**** Entries provided ****

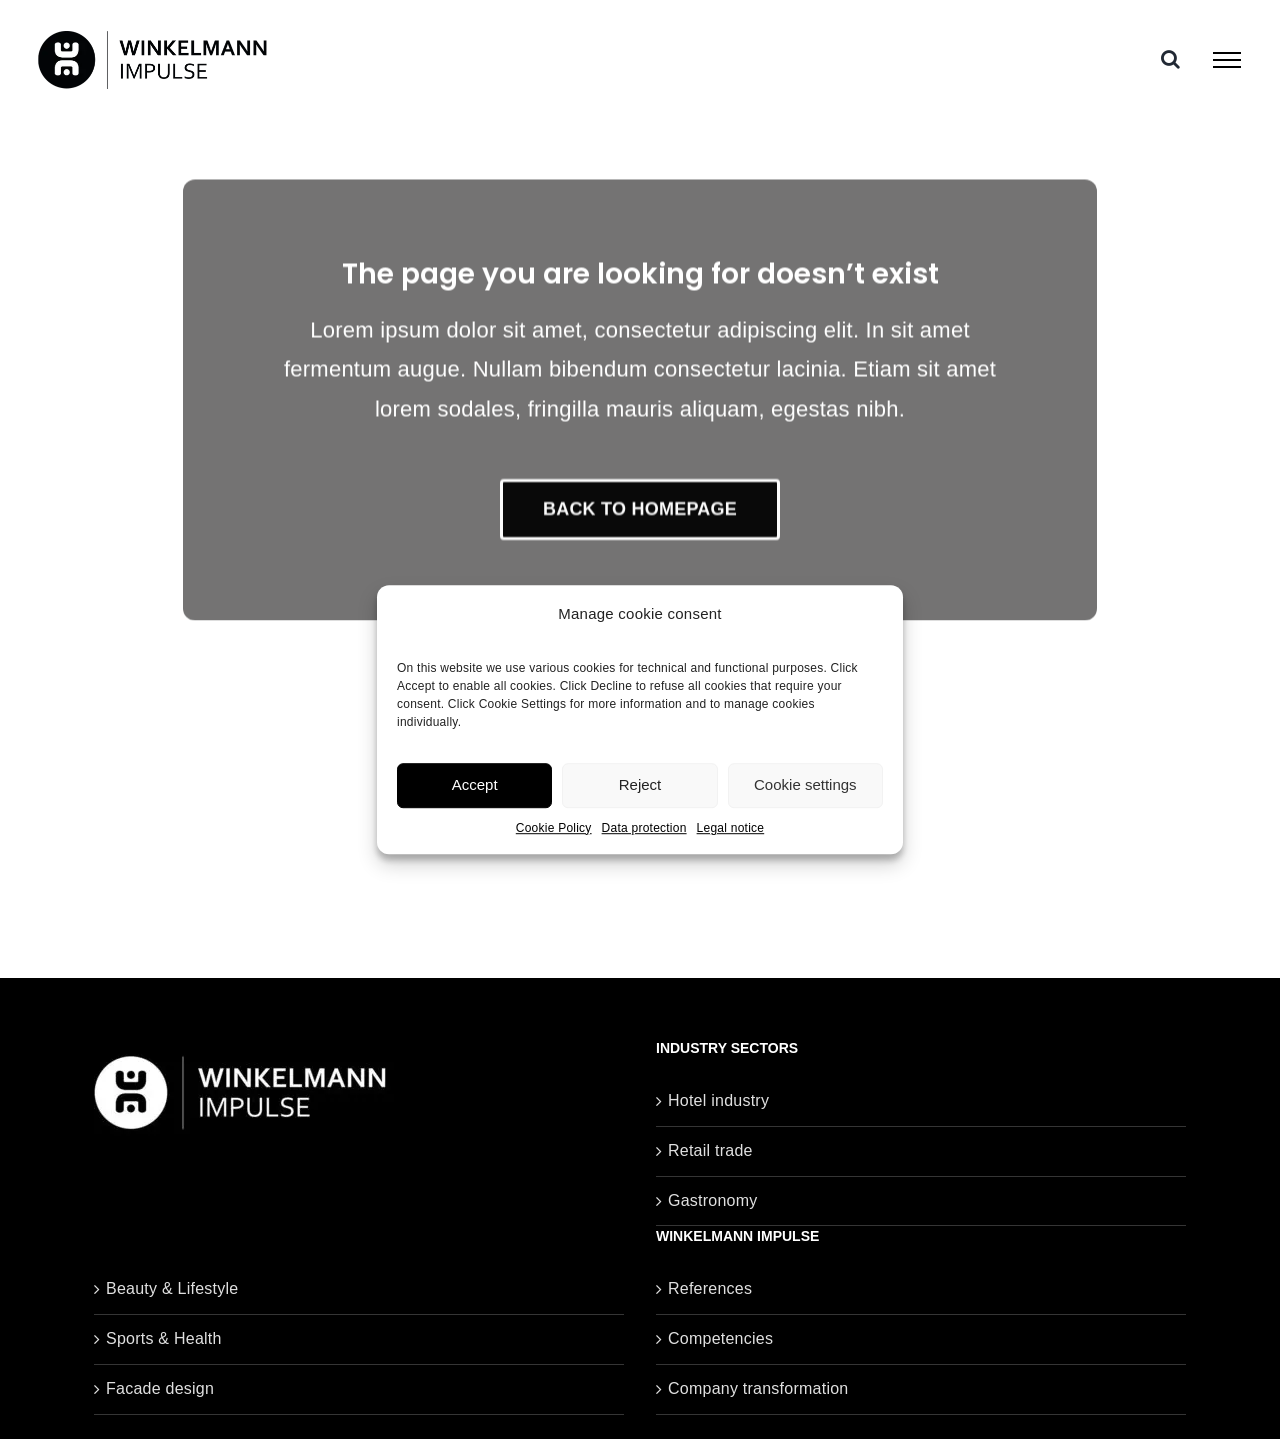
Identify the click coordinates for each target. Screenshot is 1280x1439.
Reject (640, 784)
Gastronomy (713, 1200)
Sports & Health (164, 1338)
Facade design (160, 1388)
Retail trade (710, 1150)
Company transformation (758, 1388)
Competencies (720, 1338)
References (710, 1288)
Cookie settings (805, 784)
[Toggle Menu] (1227, 60)
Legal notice (731, 828)
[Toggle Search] (1170, 59)
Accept (475, 784)
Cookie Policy (554, 828)
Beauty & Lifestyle (172, 1288)
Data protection (644, 828)
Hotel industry (718, 1100)
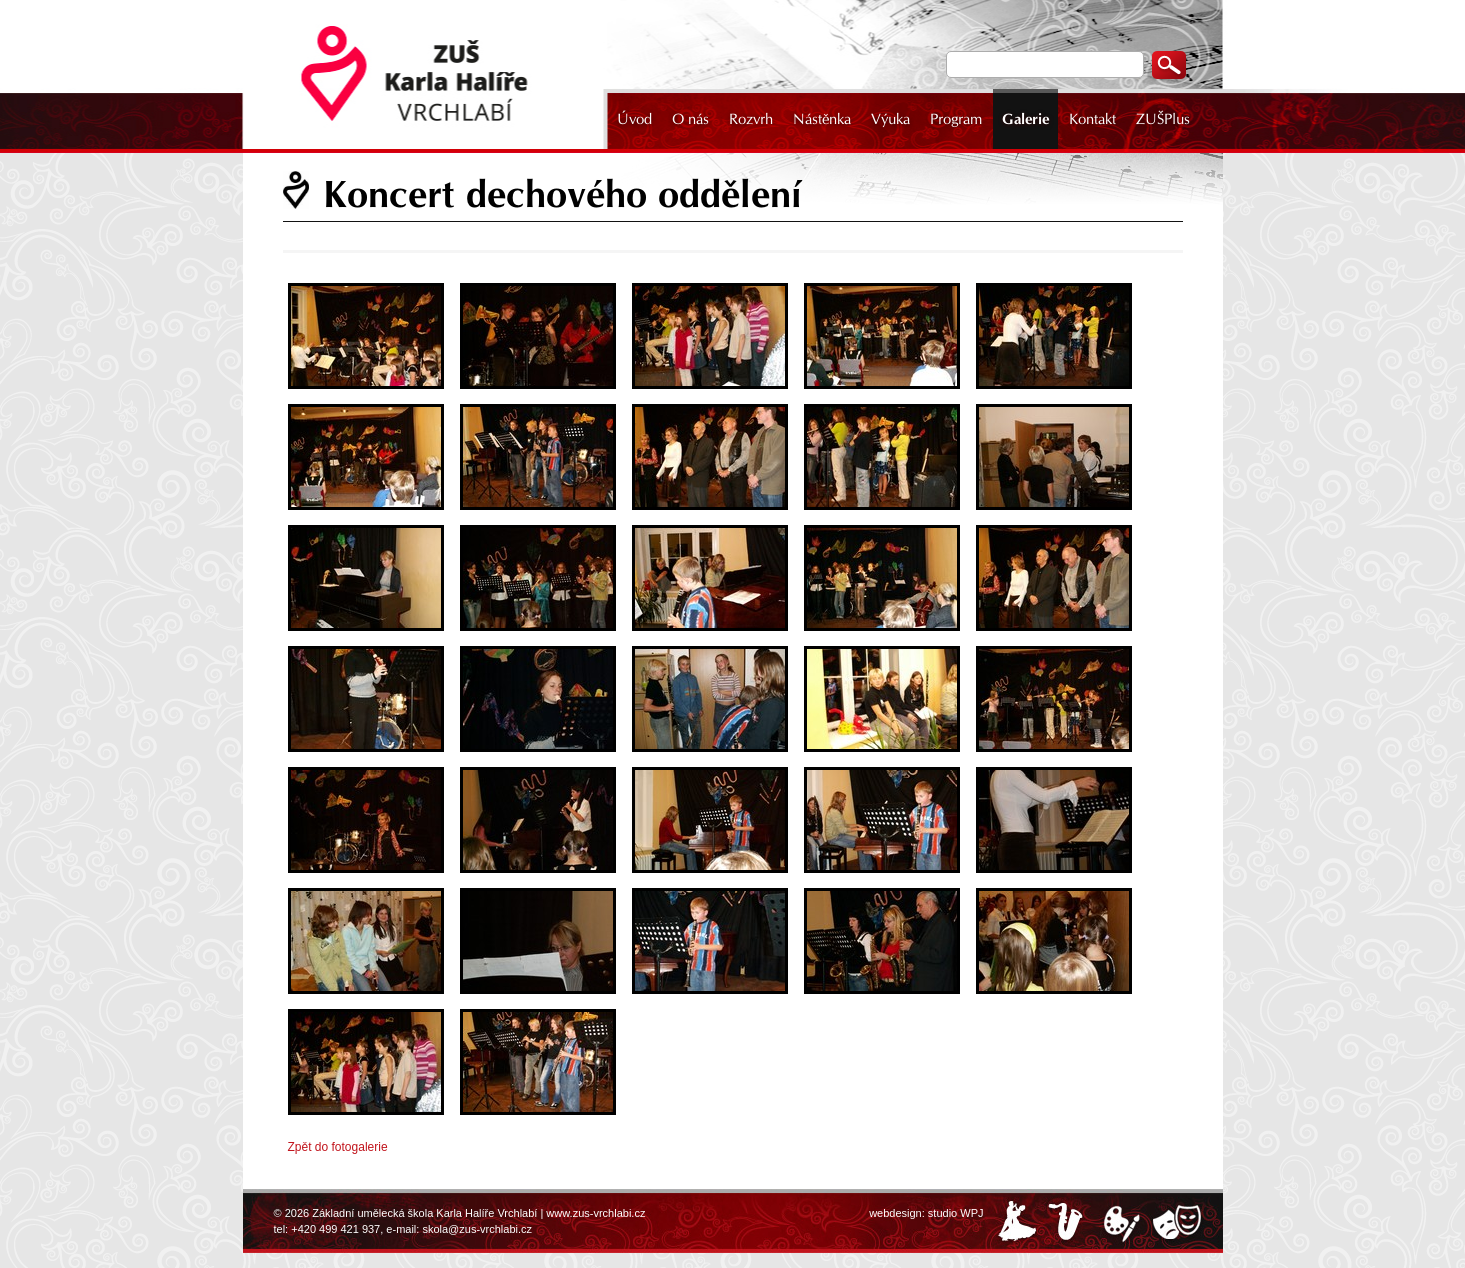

****

=== What is being asked ===
Give the data again word for word, without pictures.

=== Solution for this problem ===
Identify the click coordinates for each target. Screenshot is 1280x1439.
Reject (640, 784)
Gastronomy (713, 1200)
Sports & Health (164, 1338)
Facade design (160, 1388)
Retail trade (710, 1150)
Company transformation (758, 1388)
Competencies (720, 1338)
References (710, 1288)
Cookie settings (805, 784)
[Toggle Menu] (1227, 60)
Legal notice (731, 828)
[Toggle Search] (1170, 59)
Accept (475, 784)
Cookie Policy (554, 828)
Beauty & Lifestyle (172, 1288)
Data protection (644, 828)
Hotel industry (718, 1100)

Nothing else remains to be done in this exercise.